Data for analysis
━━━━━━━━

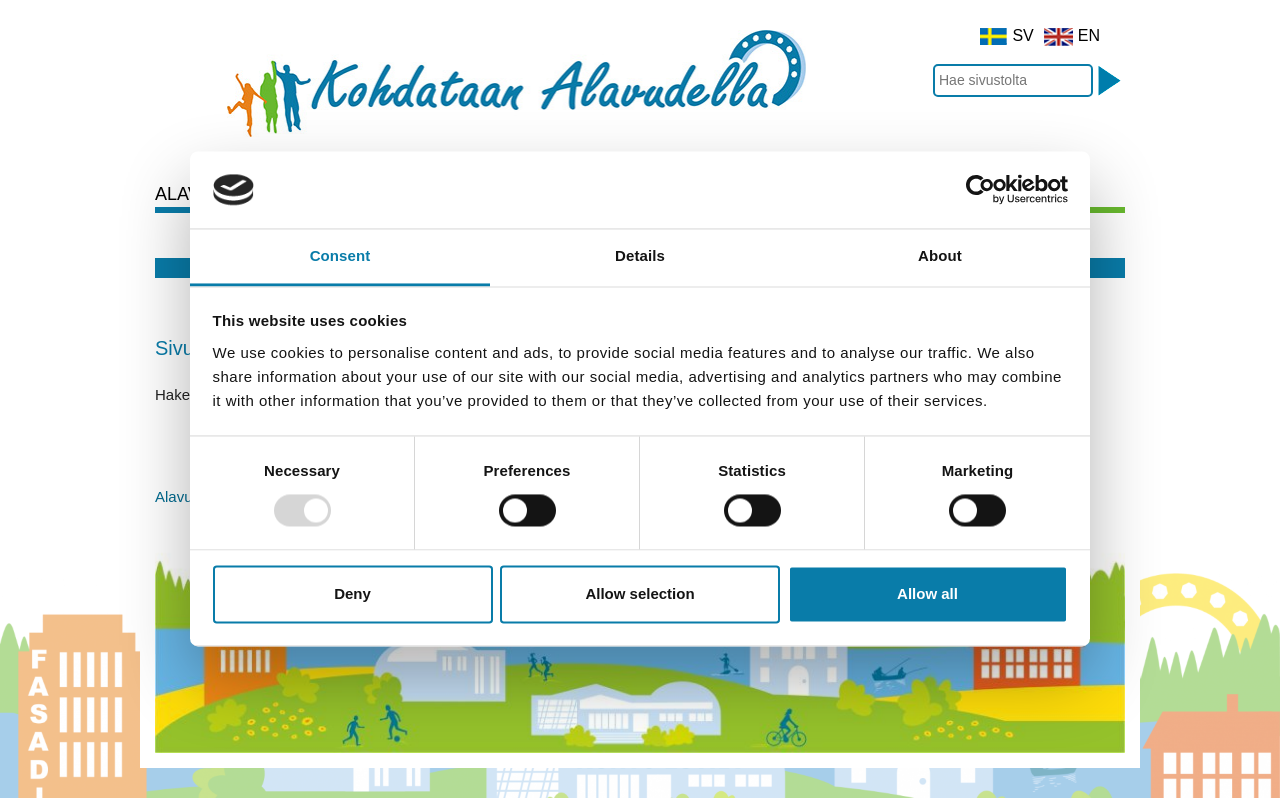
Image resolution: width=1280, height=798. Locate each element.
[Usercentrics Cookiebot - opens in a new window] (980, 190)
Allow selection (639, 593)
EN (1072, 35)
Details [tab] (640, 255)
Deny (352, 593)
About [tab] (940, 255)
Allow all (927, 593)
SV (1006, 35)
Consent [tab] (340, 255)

━━━━━━━━

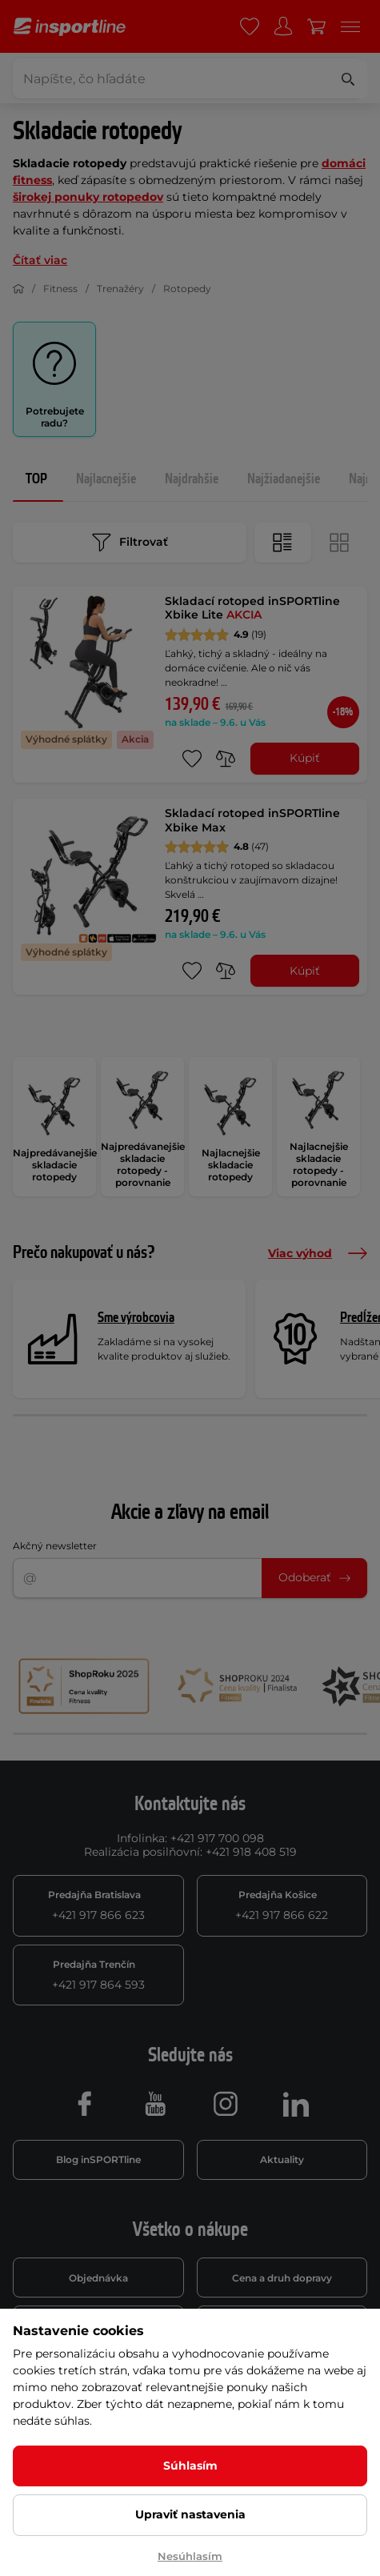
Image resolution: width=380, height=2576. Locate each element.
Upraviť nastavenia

━━━━━━━━

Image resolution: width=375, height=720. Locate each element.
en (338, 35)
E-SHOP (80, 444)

━━━━━━━━

Task directions
Check each line of the records above, and copy those that hold the word "Locate".

Result for this exercise
Image resolution: width=1280, height=798. Locate each element.
Image resolution: width=380, height=2576. Locate each element.
Image resolution: width=375, height=720. Locate each element.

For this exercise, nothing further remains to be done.